= Noka Chocolate =

American chocolate company

Noka Chocolate (stylized NōKA) was an American company, founded by Canadian accountants Katrina Merrem and Noah Houghton and based in Plano, Texas, that marketed itself as "a chocolatier specializing in gourmet chocolate gifts." The company sold its products directly and through its primary retail partner, department store Neiman Marcus.

The company's products were made from chocolate it said was sourced from Venezuela, Trinidad, the Ivory Coast, and Ecuador. It provided its customers with a "Tasting Guideline" in every box. The company's founder said that its products are "not so much candy as a tasting experience." Given the prices charged for the chocolates, one newspaper wrote, "NoKA is not for the faint of heart -- or pocketbook."

In 2006, Business website Forbes.com included NōKA's Vintages Collection among a listing of the world's most expensive chocolates, at $854 per pound. D Magazine called the chocolates "insanely expensive."

NōKA went out of business in 2011.

==Couverture source and blog postings==

In December 2006, the blog DallasFood.org published a ten-part series on the company's chocolate products that detailed the company's marketing claims and noted its refusal, unlike many other similar firms, to reveal the source of its couverture (the chocolate from which finished confections are made). It presented research on available couvertures that matched NoKA's descriptions of its product and concluded that NōKA sold an essentially unaltered version of couvertures produced by the French company Bonnat Chocolates while charging more than ten times the price asked by Bonnat.

The same blog published another article in December 2007 about the claim that the company's products had been chosen as the "Best Chocolate in America" by a taste-testing panel in The Nikkei, which NōKA identified as the "world's largest business daily". However, this panel's original results never appeared in the main edition of Nihon Keizai Shimbun (circulation ~5,000,000); their taste test was published only in the much smaller subsidiary Nikkei American Edition (circulation 12,650) as a paid advertisement.
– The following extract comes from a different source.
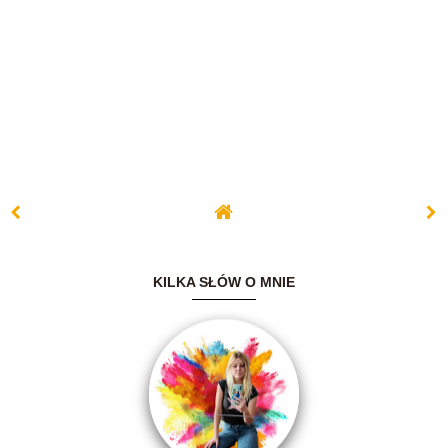
KILKA SŁÓW O MNIE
Responding to the ten-part series, the company issued a statement on the site that originally hosted it. The statement, while maintaining the firm's position that "NōKA’s couverture is made to our strict specifications," did not deny that it came from the commercial supplier.

Texas-based public relations firm DPK Public Relations became involved in the online controversy regarding NōKA when DPK's principal posted comments in NōKA's defense on a number of blogs shortly before announcing that his firm was representing NōKA.

Discussing the online reaction to the blog's series, a representative of the Media Bloggers Association called it "a cautionary tale to a certain extent," adding, "Getting negative blog buzz, it could be a disaster."